Последние три года жизни она приглашала к себе в «Ритц» каждый день к 9.00 (случись ему прийти минутой позже, он выставлялся вон) Жака Клеманта делать ей макияж; мастер работал до 9.45, после чего он направлялся к следующей клиентке – герцогине Виндзорской. Поначалу Клемант, тогда еще совсем молодой, робел от перспективы делать макияж гранд-даме с улицы Камбон. Тем более что во время первого сеанса она ни словом не обмолвилась, что хочет от него, – она просто наблюдала за ним. Экзамен выдержан, он принят! Трудность заключалась не в том, чтобы заставить сиять ее взгляд – черные глаза Коко блестели ярче антрацита, – а в том, чтобы приглушить его. Что делать, такова вечная проблема слишком жгучих брюнеток! Доверие, установившееся между Жаком и Коко, словно открыло клапаны, выпустившие потоки слов – начались бесконечные монологи, благодаря которым Клемант все узнал о Коко… Поначалу он дважды или трижды пытался предлагать ей свои советы, но вскоре понял, что их у него не спрашивали. Но молодому двадцатилетнему мастеру грех было жаловаться – за годы общения с одной из самых замечательных женщин своего века он накопил богатейший опыт работы по специальности.
* * *
Однако же, несмотря на преклонные годы, она по-прежнему оставалась острой на язык:
– Сколько лет вы дадите графине де Б"""? – спросила она Шазо.
– Думаю, она на пятом десятке!
– Разве? Я так не думаю… А впрочем… Да, на пятом десятке… До Рождества Христова…
Ее глаза светились от удовольствия, как у мальчугана, совершившего ловкую проделку. Любо-дорого было послушать ее суждения о некоторых новых течениях, в частности, о мини-юбках, которые она изрекала надтреснутым голосом крестьянки:
– Ныне молодые женщины одеваются не то как клоуны, не то как совсем маленькие девочки… Они не правы. Мужчины не любят маленьких десятилетних девочек, а если и полюбят, то потом задушат…
* * *
При всем при том одиночество оставалось для нее большой проблемой. Кто любит ее? Кто думает о ней после смерти ее друга-поэта? Большинства ее друзей нет в живых. Она была обречена разделить страшную судьбу чересчур богатых людей, которые не могут поверить в то, что они безразличны тем, кто их окружает… в том числе собственной семье… Однажды в студии секретарша сказала ей:
– Мадам, ваш племянник спрашивает, может ли он повидать вас… Он будет очень счастлив…

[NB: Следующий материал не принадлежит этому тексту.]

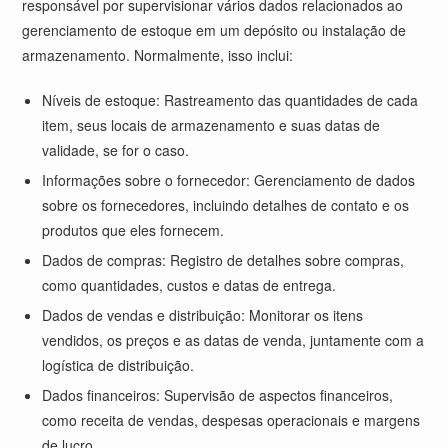
responsável por supervisionar vários dados relacionados ao
gerenciamento de estoque em um depósito ou instalação de
armazenamento. Normalmente, isso inclui:
Níveis de estoque: Rastreamento das quantidades de cada
item, seus locais de armazenamento e suas datas de
validade, se for o caso.
Informações sobre o fornecedor: Gerenciamento de dados
sobre os fornecedores, incluindo detalhes de contato e os
produtos que eles fornecem.
Dados de compras: Registro de detalhes sobre compras,
como quantidades, custos e datas de entrega.
Dados de vendas e distribuição: Monitorar os itens
vendidos, os preços e as datas de venda, juntamente com a
logística de distribuição.
Dados financeiros: Supervisão de aspectos financeiros,
como receita de vendas, despesas operacionais e margens
de lucro.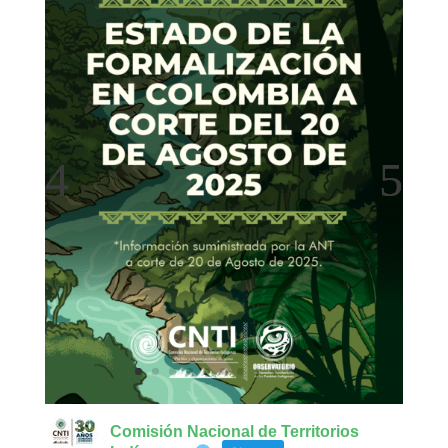
Comisión Nacional de Territorios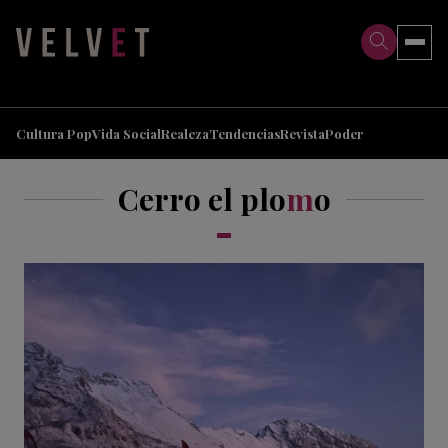
>
>
Cultura Pop
Vida Social
Realeza
Tendencias
Revista
Poder
Cerro el plo
m
o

– Извините, это не нужно. Скажите ему, что он может пройти в кассу, как обычно.
Однажды, впав в меланхолию, она заговорила со своей внучатой племянницей Тини Лябруни и, обратив к ней взор маленького грустного фавна, поведала ей о сокровенном:
– По существу, права ты, Тини. У тебя муж, дети, а я одинока. У меня жизнь не удалась.
К счастью, она по-прежнему была окружена людьми, которые помогали ей и восхищались ею. С 1954 года она дала ответственные поручения по ведению своего Дома моделей Лилу Маркан – сестре актера Кристиана Маркана и супруге журналиста газеты «Экспресс» Филиппа Прумбаха. Вплоть до 1971 года Лилу играла столь важную роль в ее повседневном существовании, что рисковала этим поставить под удар гармонию своих отношений с супругом. Со своей стороны, психоаналитик и писатель Клод Дале одарил Габриель в последние десять лет ее жизни своей неусыпной дружбой.
Тем не менее каждый вечер, едва спускались сумерки, Коко охватывал приступ тоски – груз одиночества становился для нее совершенно невыносимым. Тогда она стала затягивать рабочий день допоздна – к большому огорчению персонала Дома Шанель. Мысль об обеде в одиночестве приводила ее в ужас.
– А ваши друзья?
– А что друзья! У женщин нет друзей. Их либо любят, либо нет.
* * *
Все же она продолжала по вечерам наносить визиты – то к Лазаревым, то к Эрве Миллю, на рю де Варенн. Как-то она отправилась в сопровождении Эрве Милля в «Гранд-опера»; с ними в компании был также критик Матье Гале, который пометил в своем дневнике: «Удивительным шармом обладает эта престарелая дама, еще почти желанная под своими румянами. Взгляд у нее остается живым, улыбка ироничной и требовательной (…), а походка величавой».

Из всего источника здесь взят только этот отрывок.